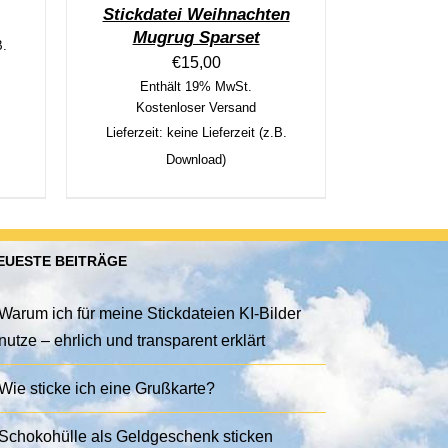
Stickdatei Weihnachten
Mugrug Sparset
B.
€
15,00
Enthält 19% MwSt.
Kostenloser Versand
Lieferzeit: keine Lieferzeit (z.B.
Download)
EUESTE BEITRÄGE
Warum ich für meine Stickdateien KI-Bilder
nutze – ehrlich und transparent erklärt
Wie sticke ich eine Grußkarte?
Schokohülle als Geldgeschenk sticken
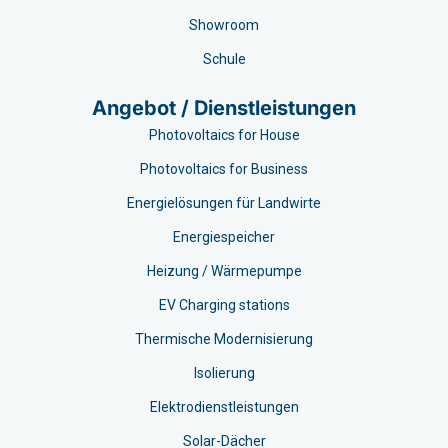
Showroom
Schule
Angebot / Dienstleistungen
Photovoltaics for House
Photovoltaics for Business
Energielösungen für Landwirte
Energiespeicher
Heizung / Wärmepumpe
EV Charging stations​
Thermische Modernisierung
Isolierung
Elektrodienstleistungen
Solar-Dächer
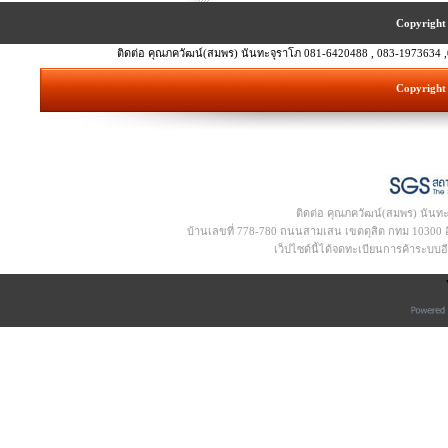
Copyright 
ติดต่อ คุณภควัฒน์(สมพร) นันทะจุราโภ 081-6420488 , 083-1973634 ,
Copyright 
ติดต่อ คุณภควัฒน์(สมพร) นันท
บ้านเลขที่ 778-780 ถนนสามเสน เขตดุสิต กทม 10300 อีเ
เว็ปไซด์นี้ได้จดทะเบียนการค้าระบบ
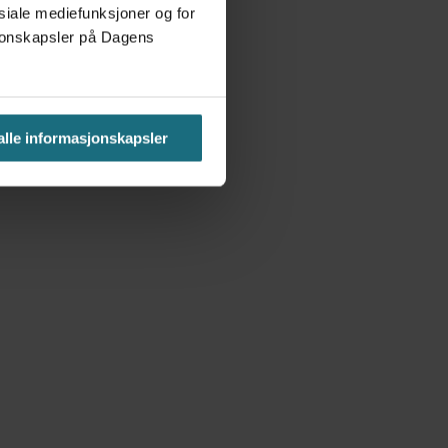
osiale mediefunksjoner og for
asjonskapsler på Dagens
 alle informasjonskapsler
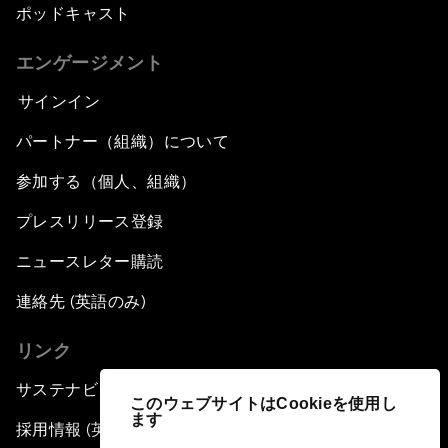
ポッドキャスト
エンゲージメント
サインイン
パートナー（組織）について
参加する（個人、組織）
プレスリリース登録
ニュースレター購読
連絡先 (英語のみ)
リンク
サステナビリティへの取り組み
このウェブサイトはCookieを使用し
ます
採用情報 (英語のみ)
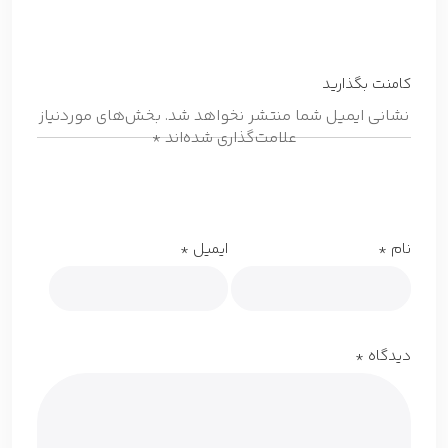
کامنت بگذارید
نشانی ایمیل شما منتشر نخواهد شد.
بخش‌های موردنیاز
علامت‌گذاری شده‌اند
*
نام
*
ایمیل
*
دیدگاه
*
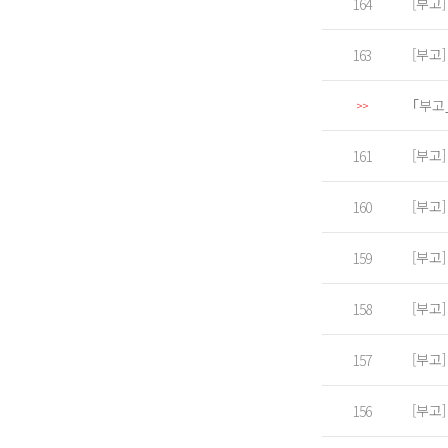
[부고
164
[부고
163
｢부고
>>
[부고
161
[부고
160
[부고
159
[부고
158
[부고
157
[부고
156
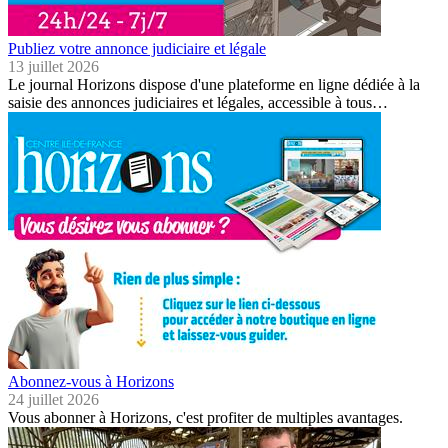
Publiez votre annonce judiciaire et légale
13 juillet 2026
Le journal Horizons dispose d'une plateforme en ligne dédiée à la
saisie des annonces judiciaires et légales, accessible à tous…
Abonnez-vous à Horizons
24 juillet 2026
Vous abonner à Horizons, c'est profiter de multiples avantages.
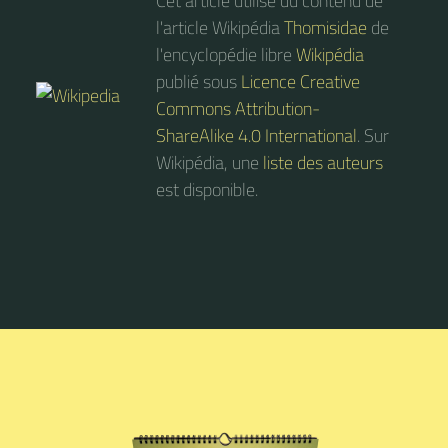
Cet article utilise du contenu de
l'article Wikipédia
Thomisidae
de
l'encyclopédie libre
Wikipédia
publié sous
Licence Creative
Commons Attribution-
ShareAlike 4.0 International
. Sur
Wikipédia, une
liste des auteurs
est disponible.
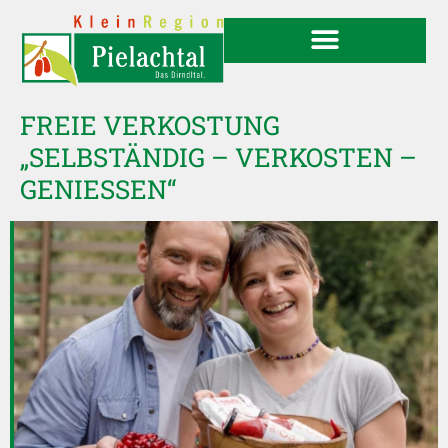
FREIE VERKOSTUNG
„SELBSTÄNDIG – VERKOSTEN –
GENIESSEN“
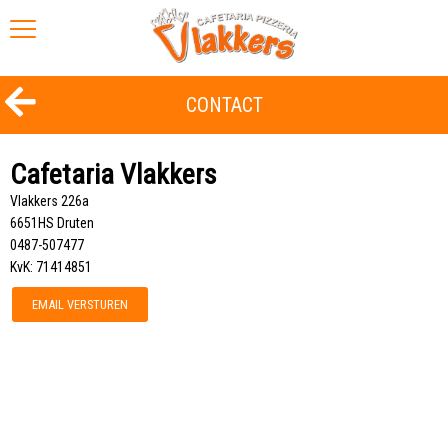
CONTACT
Cafetaria Vlakkers
Vlakkers 226a
6651HS Druten
0487-507477
KvK: 71414851
EMAIL VERSTUREN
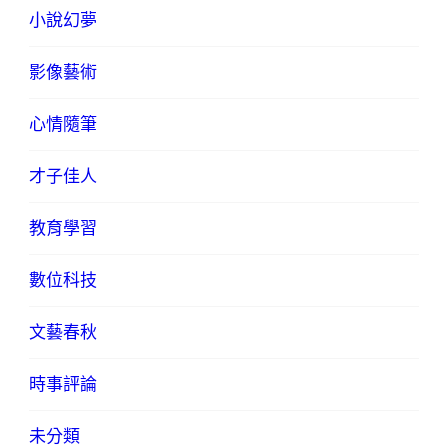
小說幻夢
影像藝術
心情隨筆
才子佳人
教育學習
數位科技
文藝春秋
時事評論
未分類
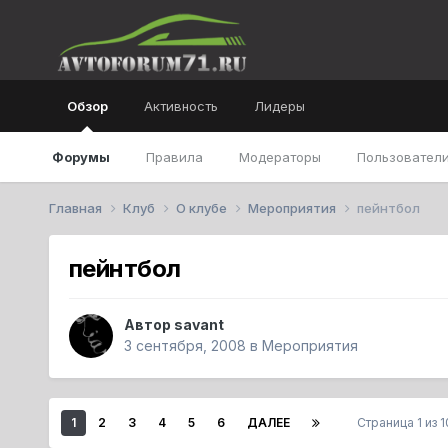
Обзор
Активность
Лидеры
Форумы
Правила
Модераторы
Пользователи
Главная
Клуб
О клубе
Мероприятия
пейнтбол
пейнтбол
Автор
savant
3 сентября, 2008
в
Мероприятия
1
2
3
4
5
6
ДАЛЕЕ
Страница 1 из 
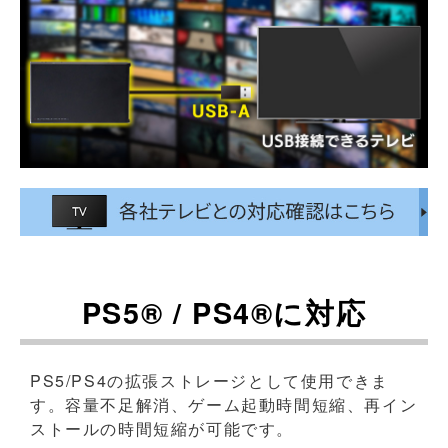
PS5® / PS4®に対応
PS5/PS4の拡張ストレージとして使用できま
す。容量不足解消、ゲーム起動時間短縮、再イン
ストールの時間短縮が可能です。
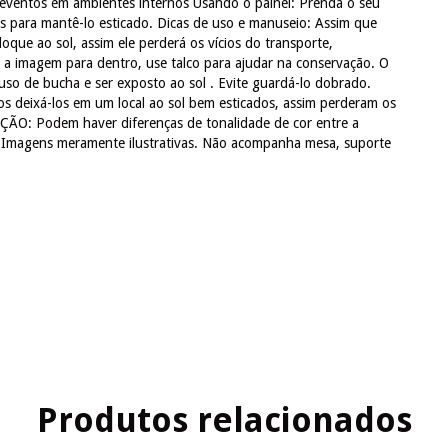
 e eventos em ambientes internos Usando o painel: Prenda o seu
es para mantê-lo esticado. Dicas de uso e manuseio: Assim que
oque ao sol, assim ele perderá os vícios do transporte,
a imagem para dentro, use talco para ajudar na conservação. O
so de bucha e ser exposto ao sol . Evite guardá-lo dobrado.
deixá-los em um local ao sol bem esticados, assim perderam os
ÇÃO: Podem haver diferenças de tonalidade de cor entre a
. Imagens meramente ilustrativas. Não acompanha mesa, suporte
Produtos relacionados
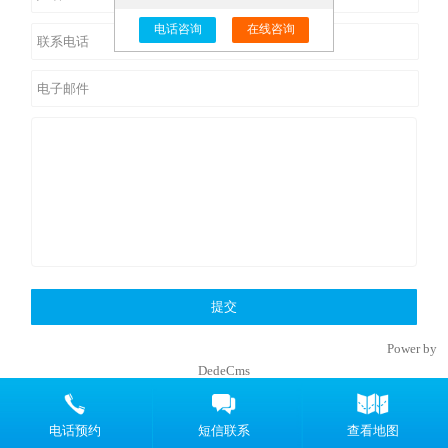
电话咨询
在线咨询
Copyright © 2002-2019 上海补天安全防护设备有限公司 版权所有
Power by
DedeCms
电话预约
短信联系
查看地图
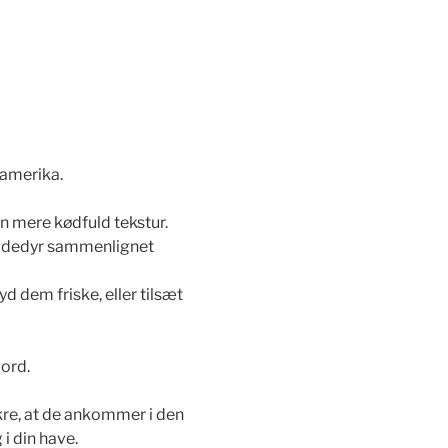
damerika.
n mere kødfuld tekstur.
kadedyr sammenlignet
d dem friske, eller tilsæt
jord.
ikre, at de ankommer i den
 i din have.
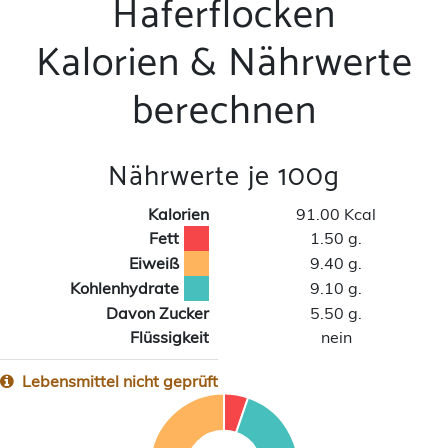
Haferflocken
Kalorien & Nährwerte
berechnen
Nährwerte je 100g
Kalorien
91.00 Kcal
Fett
1.50 g.
Eiweiß
9.40 g.
Kohlenhydrate
9.10 g.
Davon Zucker
5.50 g.
Flüssigkeit
nein
Lebensmittel nicht geprüft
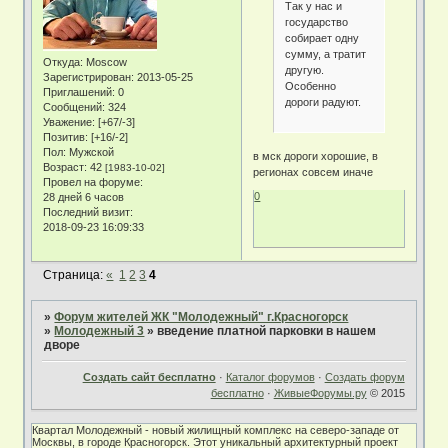
Так у нас и
государство
собирает одну
сумму, а тратит
Откуда:
Moscow
другую.
Зарегистрирован
: 2013-05-25
Особенно
Приглашений:
0
дороги радуют.
Сообщений:
324
Уважение:
[+67/-3]
Позитив:
[+16/-2]
Пол:
Мужской
в мск дороги хорошие, в
Возраст:
42
[1983-10-02]
регионах совсем иначе
Провел на форуме:
0
28 дней 6 часов
Последний визит:
2018-09-23 16:09:33
Страница:
«
1
2
3
4
»
Форум жителей ЖК "Молодежный" г.Красногорск
»
Молодежный 3
»
введение платной парковки в нашем
дворе
Создать сайт бесплатно
·
Каталог форумов
·
Создать форум
бесплатно
·
ЖивыеФорумы.ру
© 2015
Квартал Молодежный - новый жилищный комплекс на северо-западе от
Москвы, в городе Красногорск. Этот уникальный архитектурный проект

» Exercise goal
Give the data again exactly. Keep the images out.

» Answer section
Stickdatei Weihnachten
Mugrug Sparset
B.
€
15,00
Enthält 19% MwSt.
Kostenloser Versand
Lieferzeit: keine Lieferzeit (z.B.
Download)
EUESTE BEITRÄGE
Warum ich für meine Stickdateien KI-Bilder
nutze – ehrlich und transparent erklärt
Wie sticke ich eine Grußkarte?
Schokohülle als Geldgeschenk sticken
Showroom
Schule
Angebot / Dienstleistungen
Photovoltaics for House
Photovoltaics for Business
Energielösungen für Landwirte
Energiespeicher
Heizung / Wärmepumpe
EV Charging stations​
Thermische Modernisierung
Isolierung
Elektrodienstleistungen
Solar-Dächer
Copyright 
ติดต่อ คุณภควัฒน์(สมพร) นันทะจุราโภ 081-6420488 , 083-1973634 ,
Copyright 
ติดต่อ คุณภควัฒน์(สมพร) นันท
บ้านเลขที่ 778-780 ถนนสามเสน เขตดุสิต กทม 10300 อีเ
เว็ปไซด์นี้ได้จดทะเบียนการค้าระบบ
osiale mediefunksjoner og for
asjonskapsler på Dagens
 alle informasjonskapsler
ポッドキャスト
エンゲージメント
サインイン
パートナー（組織）について
参加する（個人、組織）
プレスリリース登録
ニュースレター購読
連絡先 (英語のみ)
リンク
サステナビリティへの取り組み
このウェブサイトはCookieを使用し
ます
採用情報 (英語のみ)
کامنت بگذارید
نشانی ایمیل شما منتشر نخواهد شد.
بخش‌های موردنیاز
علامت‌گذاری شده‌اند
*
نام
*
ایمیل
*
دیدگاه
*
[부고
164
[부고
163
｢부고
>>
[부고
161
[부고
160
[부고
159
[부고
158
[부고
157
[부고
156
Publiez votre annonce judiciaire et légale
13 juillet 2026
Le journal Horizons dispose d'une plateforme en ligne dédiée à la
saisie des annonces judiciaires et légales, accessible à tous…
Abonnez-vous à Horizons
24 juillet 2026
Vous abonner à Horizons, c'est profiter de multiples avantages.
Cet article utilise du contenu de
l'article Wikipédia
Thomisidae
de
l'encyclopédie libre
Wikipédia
publié sous
Licence Creative
Commons Attribution-
ShareAlike 4.0 International
. Sur
Wikipédia, une
liste des auteurs
est disponible.
FREIE VERKOSTUNG
„SELBSTÄNDIG – VERKOSTEN –
GENIESSEN“
CONTACT
Cafetaria Vlakkers
Vlakkers 226a
6651HS Druten
0487-507477
KvK: 71414851
EMAIL VERSTUREN
小說幻夢
影像藝術
心情隨筆
才子佳人
教育學習
數位科技
文藝春秋
時事評論
未分類
Обзор
Активность
Лидеры
Форумы
Правила
Модераторы
Пользователи
Главная
Клуб
О клубе
Мероприятия
пейнтбол
пейнтбол
Автор
savant
3 сентября, 2008
в
Мероприятия
1
2
3
4
5
6
ДАЛЕЕ
Страница 1 из 
PS5® / PS4®に対応
PS5/PS4の拡張ストレージとして使用できま
す。容量不足解消、ゲーム起動時間短縮、再イン
ストールの時間短縮が可能です。
 e eventos em ambientes internos Usando o painel: Prenda o seu
es para mantê-lo esticado. Dicas de uso e manuseio: Assim que
oque ao sol, assim ele perderá os vícios do transporte,
a imagem para dentro, use talco para ajudar na conservação. O
so de bucha e ser exposto ao sol . Evite guardá-lo dobrado.
deixá-los em um local ao sol bem esticados, assim perderam os
ÇÃO: Podem haver diferenças de tonalidade de cor entre a
. Imagens meramente ilustrativas. Não acompanha mesa, suporte
Produtos relacionados
电话咨询
在线咨询
Copyright © 2002-2019 上海补天安全防护设备有限公司 版权所有
Power by
DedeCms
电话预约
短信联系
查看地图
damerika.
n mere kødfuld tekstur.
kadedyr sammenlignet
d dem friske, eller tilsæt
jord.
ikre, at de ankommer i den
 i din have.
Haferflocken
Kalorien & Nährwerte
berechnen
Nährwerte je 100g
Kalorien
91.00 Kcal
Fett
1.50 g.
Eiweiß
9.40 g.
Kohlenhydrate
9.10 g.
Davon Zucker
5.50 g.
Flüssigkeit
nein
Lebensmittel nicht geprüft
Так у нас и
государство
собирает одну
сумму, а тратит
Откуда:
Moscow
другую.
Зарегистрирован
: 2013-05-25
Особенно
Приглашений:
0
дороги радуют.
Сообщений:
324
Уважение:
[+67/-3]
Позитив:
[+16/-2]
Пол:
Мужской
в мск дороги хорошие, в
Возраст:
42
[1983-10-02]
регионах совсем иначе
Провел на форуме:
0
28 дней 6 часов
Последний визит:
2018-09-23 16:09:33
Страница:
«
1
2
3
4
»
Форум жителей ЖК "Молодежный" г.Красногорск
»
Молодежный 3
»
введение платной парковки в нашем
дворе
Создать сайт бесплатно
·
Каталог форумов
·
Создать форум
бесплатно
·
ЖивыеФорумы.ру
© 2015
Квартал Молодежный - новый жилищный комплекс на северо-западе от
Москвы, в городе Красногорск. Этот уникальный архитектурный проект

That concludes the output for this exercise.